Le radici come forza viva della musica

La forza che scaurisce dall’ascolto del disco la si può trovare nella sua vivacità e amalgama compositiva, che prende spunto da tematiche popolari e etniche, per poi costruire un’“imparlacura” sonora di grande impatto. La stessa Kirilova afferma: “Ho voluto contestualizzare la tradizione bulgara in uno spazio aperto e in continua evoluzione, trasformando le mie radici in forze vive e dinamiche della musica contemporanea. Questo progetto è la realizzazione di un sogno che coltivo da anni”. Ma in questo “spazio aperto”, oltre alla vena originale della Kirilova, si colgono echi di compositori che l’hanno ispirata.
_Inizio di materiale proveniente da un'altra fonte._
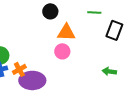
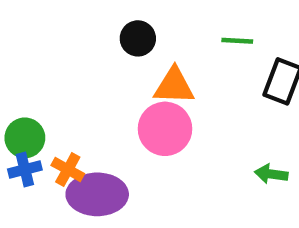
pink circle: (62, 51) -> (165, 129), size x1.5
orange cross: (19, 69) -> (68, 170), turned -32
Su quest’aspetto la stessa musicista bulgara ci spiega le suggestioni che possiamo percepire: “Le mie ispirazioni sono molto varie. Dal mondo del jazz contemporaneo mi interessa tanto la ricerca e la filosofia di musicisti come il mio insegnante Milcho Leviev, o il genio Brad Mehldau. Dal lato classico, sono innamorata della musica della prima parte del Novecento – penso a compositori come Stravinsky, che ha veramente saputo fondere tradizione e modernità, ma anche a Ravel e alla sua esplorazione dei timbri. Mi ispirano anche alcuni compositori bulgari come Goleminov e Kazandjiev. E poi, naturalmente, il folklore bulgaro e i bellissimi arrangiamenti corali di canzoni tradizionali”.
Di certo non è facile al giorno d’oggi riuscire ancora a trovare il modo di “plasmare” un genere che, certamente ha nel suo dna l’arte di trasformarsi, ma ha anche il peso di più di cent’anni di storia; di certo con il suo album la Kirilova ha la capacità di iniettare nuova originalità sonora e compositiva.